Em ofício enviado no último dia 6 ao Governo do Estado do Ceará, a CEPCT — com outras entidades contra a tortura — denuncia 33 casos de tortura no período de um ano (de julho de 2022 a junho de 2023), recebidos pelo Grupo de Monitoramento e Fiscalização do Sistema Carcerário e de Execução de Medidas Socioeducativas do Tribunal de Justiça do Estado do Ceará.
“O contexto de tortura foi identificado por diversos órgãos locais e familiares, tem sido denunciado exaustivamente, cotidianamente, e esse cenário já foi documentado e comprovado em diversos relatórios de órgãos, inclusive nacionais. Como exemplo, a gente tem um relatório de 2019 do Mecanismo Nacional de Prevenção e Combate à Tortura que identificou uma série de práticas de tortura e tratamento cruel dentro das unidades prisionais. Este mesmo cenário foi constatado pelo relatório de inspeções do Conselho Nacional de Justiça no ano de 2021”, revela Marina.
As denúncias do ofício incluem ainda 26 mortes de internos nas unidades prisionais cearenses entre 2019 e 2021, com base em dados do Conselho Nacional de Justiça (CNJ), e cinco suicídios de agentes penais cearenses somente no ano de 2021, conforme revela o relatório da Comissão de Direitos Humanos da Assembleia Legislativa do estado.
Os dados do CNJ — que apontaram as 26 mortes no sistema prisional do estado — são divergentes do que foi divulgado pelo governo, o que demonstra problemas em relação à transparência, segundo Marina.
“Foram identificadas pela Secretaria de Segurança Pública somente quatro mortes no mesmo período analisado pelo CNJ. Então, tem um ponto que é sobre a transparência de dados e sobre acesso à informação de casos de tortura e de mortes nas unidades prisionais que precisa também ser destacado”, adverte.

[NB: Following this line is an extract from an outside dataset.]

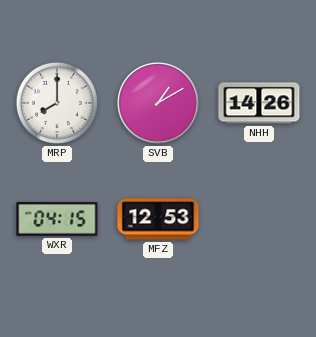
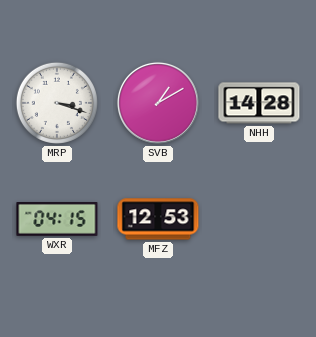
MRP: 8:00 -> 3:18
NHH: 14:26 -> 14:28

O que diz o governo do Ceará?
A SAP (Secretaria de Administração Penitenciária e Ressocialização do Ceará) informou, em nota, que considera as acusações infundadas e que “repudia a tentativa de ataque coordenado contra as políticas de ressocialização em larga escala da população privada de liberdade do Ceará”. Segundo a secretaria, o sistema recebe visitas regulares de instituições fiscalizadoras, como Poder Judiciário, Ministério Público e Defensoria Pública, além de entidades de controle social, e mantém uma ouvidoria própria, vinculada à ouvidoria do governo estadual.

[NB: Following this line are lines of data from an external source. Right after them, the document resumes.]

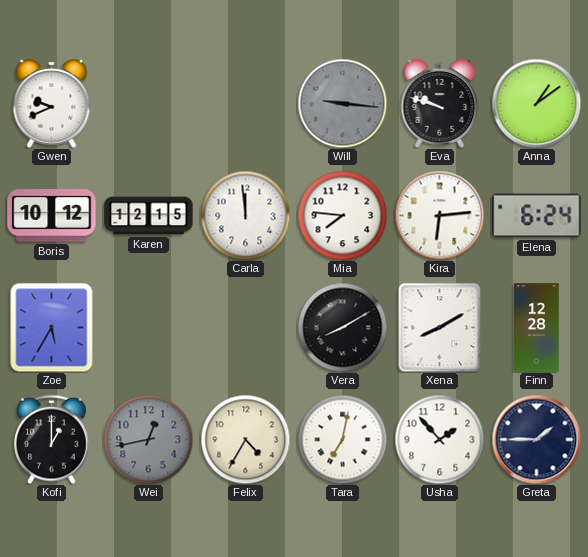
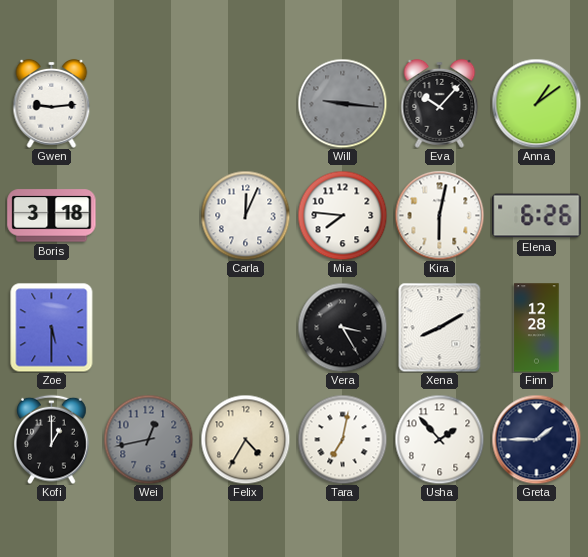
Gwen: 9:41 -> 9:14
Eva: 9:48 -> 10:07
Boris: 10:12 -> 3:18
Karen: 12:15 -> none
Carla: 11:59 -> 12:04
Kira: 6:14 -> 6:02
Elena: 6:24 -> 6:26
Zoe: 5:35 -> 5:30
Vera: 8:10 -> 3:25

O que diz o governo federal?
A Senappen (Secretaria Nacional de Políticas Penais) informou que apura as denúncias de tortura recebidas por meio da Corregedoria-Geral, que tem como função principal investigar irregularidades, abusos ou conduta indevida por parte dos servidores, além de implementar as diretrizes para as ações de correção.
“Sobre o procedimento aberto na época do recebimento das denúncias de tortura, restam ainda sem confirmação de tortura. Em relação aos servidores mobilizados (servidores estaduais), foram instaurados PACs — Procedimento de Apuração de Conduta, que coleta informações preliminares, e o processo instruído é enviado ao estado para julgamento, não havendo indícios de tortura”, disse a pasta em nota.

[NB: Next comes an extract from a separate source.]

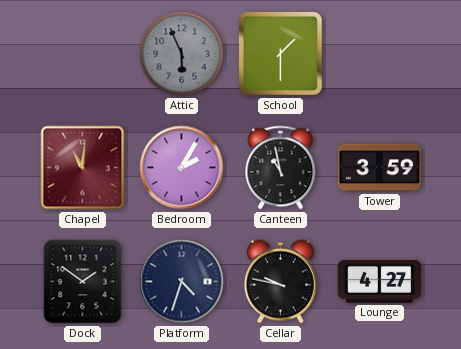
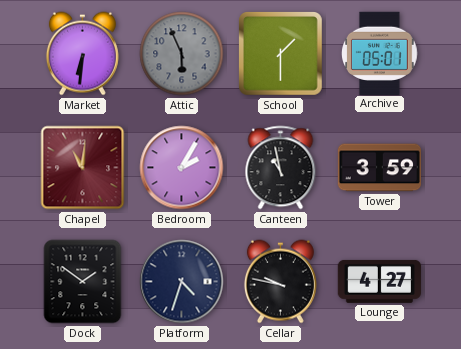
Market: none -> 6:31
Archive: none -> 05:01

Segundo a secretaria, em 2023, a FTIP sofreu uma reformulação no seu escopo de atuação e passou a ser denominada Focopen (Força de Cooperação Penitenciária). “O novo modelo reflete a necessidade de reforço aos entes federados em quatro eixos: a) apoio à gestão prisional; b) gerenciamento de crises no ambiente prisional; c) treinamento e capacitação dos servidores; d) atendimento e classificação dos presos”, informou.
A Senappen informou que faz ações de escuta com o objetivo de realizar diagnósticos situacionais e identificar e demandas, na perspectiva das pessoas privadas de liberdade e dos servidores da execução penal, a fim de qualificar os serviços penais.